[Entries shown Boundary: Start]
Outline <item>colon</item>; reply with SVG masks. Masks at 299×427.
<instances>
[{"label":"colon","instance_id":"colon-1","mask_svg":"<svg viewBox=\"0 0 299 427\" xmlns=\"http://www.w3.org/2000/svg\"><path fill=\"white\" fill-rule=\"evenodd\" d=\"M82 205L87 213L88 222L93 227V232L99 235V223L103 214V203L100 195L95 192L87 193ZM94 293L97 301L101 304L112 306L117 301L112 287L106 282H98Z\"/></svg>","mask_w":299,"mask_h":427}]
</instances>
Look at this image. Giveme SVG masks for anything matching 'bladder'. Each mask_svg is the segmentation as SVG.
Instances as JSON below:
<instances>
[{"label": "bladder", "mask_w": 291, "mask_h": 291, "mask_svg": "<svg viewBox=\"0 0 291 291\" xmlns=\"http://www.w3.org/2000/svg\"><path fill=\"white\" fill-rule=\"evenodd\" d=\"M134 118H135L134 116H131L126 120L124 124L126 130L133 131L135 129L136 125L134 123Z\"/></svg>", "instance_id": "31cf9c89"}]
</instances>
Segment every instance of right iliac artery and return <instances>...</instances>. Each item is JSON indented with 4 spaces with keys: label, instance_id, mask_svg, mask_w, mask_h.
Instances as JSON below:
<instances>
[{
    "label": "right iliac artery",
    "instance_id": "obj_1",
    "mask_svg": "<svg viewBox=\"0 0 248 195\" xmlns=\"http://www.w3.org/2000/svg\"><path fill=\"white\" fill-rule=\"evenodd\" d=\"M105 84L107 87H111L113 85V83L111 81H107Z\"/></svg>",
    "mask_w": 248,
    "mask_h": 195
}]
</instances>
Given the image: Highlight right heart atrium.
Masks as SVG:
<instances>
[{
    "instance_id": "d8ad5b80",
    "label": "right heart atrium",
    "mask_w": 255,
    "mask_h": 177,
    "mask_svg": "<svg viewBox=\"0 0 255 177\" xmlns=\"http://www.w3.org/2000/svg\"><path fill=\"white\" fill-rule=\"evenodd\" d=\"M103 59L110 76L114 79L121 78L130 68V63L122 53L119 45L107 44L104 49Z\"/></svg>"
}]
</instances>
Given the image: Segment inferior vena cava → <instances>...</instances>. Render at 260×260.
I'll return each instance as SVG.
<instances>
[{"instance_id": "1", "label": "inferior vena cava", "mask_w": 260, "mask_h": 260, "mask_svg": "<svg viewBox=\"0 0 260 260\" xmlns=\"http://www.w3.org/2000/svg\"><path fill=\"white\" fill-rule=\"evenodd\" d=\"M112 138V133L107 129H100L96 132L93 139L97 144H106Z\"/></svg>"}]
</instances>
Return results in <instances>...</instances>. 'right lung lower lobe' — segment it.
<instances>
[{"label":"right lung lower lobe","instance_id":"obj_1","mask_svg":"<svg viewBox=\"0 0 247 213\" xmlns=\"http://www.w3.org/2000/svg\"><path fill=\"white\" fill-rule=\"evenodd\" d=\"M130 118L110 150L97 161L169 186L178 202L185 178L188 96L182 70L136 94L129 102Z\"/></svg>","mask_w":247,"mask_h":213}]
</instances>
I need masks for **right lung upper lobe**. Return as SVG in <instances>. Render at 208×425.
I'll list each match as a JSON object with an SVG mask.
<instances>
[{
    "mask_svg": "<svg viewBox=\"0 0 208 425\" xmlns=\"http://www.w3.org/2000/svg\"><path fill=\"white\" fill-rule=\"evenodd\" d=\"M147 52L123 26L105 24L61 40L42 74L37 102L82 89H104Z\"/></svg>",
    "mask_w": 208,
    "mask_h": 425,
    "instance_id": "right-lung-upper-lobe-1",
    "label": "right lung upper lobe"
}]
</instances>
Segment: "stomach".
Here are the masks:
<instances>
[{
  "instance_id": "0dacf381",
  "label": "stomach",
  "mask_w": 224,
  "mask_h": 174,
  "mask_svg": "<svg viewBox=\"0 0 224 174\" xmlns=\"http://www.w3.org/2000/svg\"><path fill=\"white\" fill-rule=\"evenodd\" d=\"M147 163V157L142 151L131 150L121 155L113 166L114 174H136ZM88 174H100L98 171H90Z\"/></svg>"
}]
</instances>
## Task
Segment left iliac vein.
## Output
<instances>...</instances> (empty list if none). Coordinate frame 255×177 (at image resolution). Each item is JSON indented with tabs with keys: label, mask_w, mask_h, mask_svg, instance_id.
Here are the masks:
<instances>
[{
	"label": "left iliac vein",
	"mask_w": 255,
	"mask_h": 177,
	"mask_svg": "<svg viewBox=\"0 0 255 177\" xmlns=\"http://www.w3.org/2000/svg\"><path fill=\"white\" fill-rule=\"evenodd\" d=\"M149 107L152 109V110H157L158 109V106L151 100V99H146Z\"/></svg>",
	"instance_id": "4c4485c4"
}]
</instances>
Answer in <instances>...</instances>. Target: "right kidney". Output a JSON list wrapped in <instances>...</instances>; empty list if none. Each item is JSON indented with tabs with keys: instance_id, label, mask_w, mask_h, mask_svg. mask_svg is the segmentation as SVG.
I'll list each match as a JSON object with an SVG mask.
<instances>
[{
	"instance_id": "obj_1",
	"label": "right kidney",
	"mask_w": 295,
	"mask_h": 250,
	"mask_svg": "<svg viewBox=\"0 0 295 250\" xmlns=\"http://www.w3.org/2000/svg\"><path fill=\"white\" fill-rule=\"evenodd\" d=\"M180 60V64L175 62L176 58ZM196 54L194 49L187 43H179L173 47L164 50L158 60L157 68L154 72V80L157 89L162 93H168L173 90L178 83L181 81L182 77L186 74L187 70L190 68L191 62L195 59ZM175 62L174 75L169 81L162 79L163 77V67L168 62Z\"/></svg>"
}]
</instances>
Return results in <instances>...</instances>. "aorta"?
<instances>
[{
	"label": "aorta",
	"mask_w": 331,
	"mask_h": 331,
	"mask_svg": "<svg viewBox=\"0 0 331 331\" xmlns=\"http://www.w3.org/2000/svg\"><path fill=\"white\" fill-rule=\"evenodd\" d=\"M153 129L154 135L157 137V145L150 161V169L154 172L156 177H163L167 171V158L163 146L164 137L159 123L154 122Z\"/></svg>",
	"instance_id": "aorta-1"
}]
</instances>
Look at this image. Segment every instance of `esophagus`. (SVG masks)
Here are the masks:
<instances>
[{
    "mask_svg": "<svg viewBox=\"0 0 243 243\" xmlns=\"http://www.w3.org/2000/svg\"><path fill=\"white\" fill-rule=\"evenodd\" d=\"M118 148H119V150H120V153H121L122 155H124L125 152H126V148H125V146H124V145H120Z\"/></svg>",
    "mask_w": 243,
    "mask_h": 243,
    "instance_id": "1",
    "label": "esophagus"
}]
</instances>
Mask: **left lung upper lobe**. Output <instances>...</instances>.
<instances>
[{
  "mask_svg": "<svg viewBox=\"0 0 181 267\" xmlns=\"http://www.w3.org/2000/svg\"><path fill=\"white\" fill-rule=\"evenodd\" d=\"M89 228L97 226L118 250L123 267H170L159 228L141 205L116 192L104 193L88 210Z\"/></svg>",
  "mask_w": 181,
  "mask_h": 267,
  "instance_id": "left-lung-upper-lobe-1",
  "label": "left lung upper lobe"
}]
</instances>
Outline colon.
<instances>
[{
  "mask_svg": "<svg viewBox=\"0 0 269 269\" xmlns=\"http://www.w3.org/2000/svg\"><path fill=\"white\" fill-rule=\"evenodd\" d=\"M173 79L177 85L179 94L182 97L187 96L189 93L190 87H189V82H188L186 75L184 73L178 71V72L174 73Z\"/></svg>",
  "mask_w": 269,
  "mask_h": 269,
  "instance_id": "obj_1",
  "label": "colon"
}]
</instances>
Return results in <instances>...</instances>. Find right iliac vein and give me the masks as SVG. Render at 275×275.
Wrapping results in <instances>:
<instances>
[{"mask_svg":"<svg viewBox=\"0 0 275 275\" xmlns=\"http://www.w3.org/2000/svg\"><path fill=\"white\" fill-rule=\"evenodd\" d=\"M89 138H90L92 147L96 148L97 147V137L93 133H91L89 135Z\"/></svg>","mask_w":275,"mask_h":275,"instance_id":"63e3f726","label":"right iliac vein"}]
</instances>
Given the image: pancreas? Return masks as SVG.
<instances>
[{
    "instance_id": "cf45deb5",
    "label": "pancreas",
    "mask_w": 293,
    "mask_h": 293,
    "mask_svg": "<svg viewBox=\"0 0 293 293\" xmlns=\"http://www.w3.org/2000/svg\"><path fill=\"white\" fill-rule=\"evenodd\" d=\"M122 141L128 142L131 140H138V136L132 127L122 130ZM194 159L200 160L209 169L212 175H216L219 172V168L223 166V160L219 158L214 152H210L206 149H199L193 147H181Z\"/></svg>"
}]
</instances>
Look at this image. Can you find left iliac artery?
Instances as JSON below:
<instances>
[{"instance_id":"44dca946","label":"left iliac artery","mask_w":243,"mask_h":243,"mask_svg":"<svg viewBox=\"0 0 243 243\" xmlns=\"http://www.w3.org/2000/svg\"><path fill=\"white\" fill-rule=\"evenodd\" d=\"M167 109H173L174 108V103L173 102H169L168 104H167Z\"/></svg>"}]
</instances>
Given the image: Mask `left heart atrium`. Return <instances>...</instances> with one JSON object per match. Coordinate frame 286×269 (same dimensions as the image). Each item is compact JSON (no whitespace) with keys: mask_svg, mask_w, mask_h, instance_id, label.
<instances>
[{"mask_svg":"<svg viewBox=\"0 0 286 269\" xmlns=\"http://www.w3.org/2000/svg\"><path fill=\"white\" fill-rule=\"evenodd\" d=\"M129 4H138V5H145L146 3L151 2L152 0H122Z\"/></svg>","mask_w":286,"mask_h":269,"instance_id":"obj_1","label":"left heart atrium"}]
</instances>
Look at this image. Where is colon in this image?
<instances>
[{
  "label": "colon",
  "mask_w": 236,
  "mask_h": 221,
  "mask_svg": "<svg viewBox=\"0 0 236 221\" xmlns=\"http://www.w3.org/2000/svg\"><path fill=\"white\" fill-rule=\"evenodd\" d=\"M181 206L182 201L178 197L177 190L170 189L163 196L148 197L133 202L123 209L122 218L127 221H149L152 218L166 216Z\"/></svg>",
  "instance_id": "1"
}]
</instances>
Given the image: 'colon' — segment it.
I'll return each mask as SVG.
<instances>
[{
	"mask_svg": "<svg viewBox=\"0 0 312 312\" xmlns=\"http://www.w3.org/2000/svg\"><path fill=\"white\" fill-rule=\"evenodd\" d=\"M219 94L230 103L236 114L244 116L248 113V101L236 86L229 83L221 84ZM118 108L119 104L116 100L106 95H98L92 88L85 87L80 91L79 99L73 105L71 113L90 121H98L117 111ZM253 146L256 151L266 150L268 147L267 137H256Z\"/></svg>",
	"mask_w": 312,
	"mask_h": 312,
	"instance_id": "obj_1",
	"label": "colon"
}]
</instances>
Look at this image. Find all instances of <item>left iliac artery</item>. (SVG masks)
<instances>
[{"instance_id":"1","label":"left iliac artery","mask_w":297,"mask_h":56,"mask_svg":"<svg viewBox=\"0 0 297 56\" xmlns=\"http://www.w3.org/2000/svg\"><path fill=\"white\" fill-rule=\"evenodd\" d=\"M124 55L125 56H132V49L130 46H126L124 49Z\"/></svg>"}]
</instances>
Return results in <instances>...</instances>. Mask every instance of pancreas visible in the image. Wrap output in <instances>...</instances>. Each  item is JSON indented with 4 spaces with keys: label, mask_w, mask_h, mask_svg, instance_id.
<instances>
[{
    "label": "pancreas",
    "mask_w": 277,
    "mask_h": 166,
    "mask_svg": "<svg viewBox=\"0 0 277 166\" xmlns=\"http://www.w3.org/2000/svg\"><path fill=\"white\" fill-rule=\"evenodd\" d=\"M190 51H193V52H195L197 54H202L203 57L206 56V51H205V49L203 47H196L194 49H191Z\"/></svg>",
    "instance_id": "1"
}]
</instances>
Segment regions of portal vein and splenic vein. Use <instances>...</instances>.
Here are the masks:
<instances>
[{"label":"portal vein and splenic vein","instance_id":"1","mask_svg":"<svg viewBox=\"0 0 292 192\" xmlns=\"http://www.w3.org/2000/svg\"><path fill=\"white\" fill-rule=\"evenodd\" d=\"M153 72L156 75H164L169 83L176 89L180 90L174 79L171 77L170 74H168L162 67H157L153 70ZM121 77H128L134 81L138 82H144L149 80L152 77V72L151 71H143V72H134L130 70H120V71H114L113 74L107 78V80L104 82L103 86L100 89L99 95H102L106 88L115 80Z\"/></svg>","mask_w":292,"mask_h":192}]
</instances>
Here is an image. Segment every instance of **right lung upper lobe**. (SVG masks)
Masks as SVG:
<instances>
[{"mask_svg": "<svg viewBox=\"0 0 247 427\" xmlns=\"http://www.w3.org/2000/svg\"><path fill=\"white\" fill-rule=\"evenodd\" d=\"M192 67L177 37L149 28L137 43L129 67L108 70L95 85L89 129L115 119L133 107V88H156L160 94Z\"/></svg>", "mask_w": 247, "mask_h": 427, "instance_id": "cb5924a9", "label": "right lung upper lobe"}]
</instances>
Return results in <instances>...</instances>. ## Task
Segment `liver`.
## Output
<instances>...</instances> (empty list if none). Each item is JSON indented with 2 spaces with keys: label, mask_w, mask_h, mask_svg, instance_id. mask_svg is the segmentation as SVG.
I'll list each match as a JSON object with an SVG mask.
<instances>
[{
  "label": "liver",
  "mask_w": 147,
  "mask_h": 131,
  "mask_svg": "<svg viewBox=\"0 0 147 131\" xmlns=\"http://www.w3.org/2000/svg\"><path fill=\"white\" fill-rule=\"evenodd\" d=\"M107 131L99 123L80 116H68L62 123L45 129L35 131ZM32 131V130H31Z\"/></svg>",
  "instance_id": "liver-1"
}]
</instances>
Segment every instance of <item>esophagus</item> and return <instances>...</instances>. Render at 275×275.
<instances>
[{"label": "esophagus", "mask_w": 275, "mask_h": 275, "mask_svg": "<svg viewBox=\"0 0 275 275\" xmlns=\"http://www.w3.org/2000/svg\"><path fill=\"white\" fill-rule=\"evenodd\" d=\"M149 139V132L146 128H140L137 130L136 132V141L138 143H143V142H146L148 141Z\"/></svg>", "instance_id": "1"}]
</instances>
[Entries shown Boundary: End]
To do: If a line in the records contains the word "Task", copy it out.

Solution to the exercise:
## Task
Return results in <instances>...</instances>. ## Task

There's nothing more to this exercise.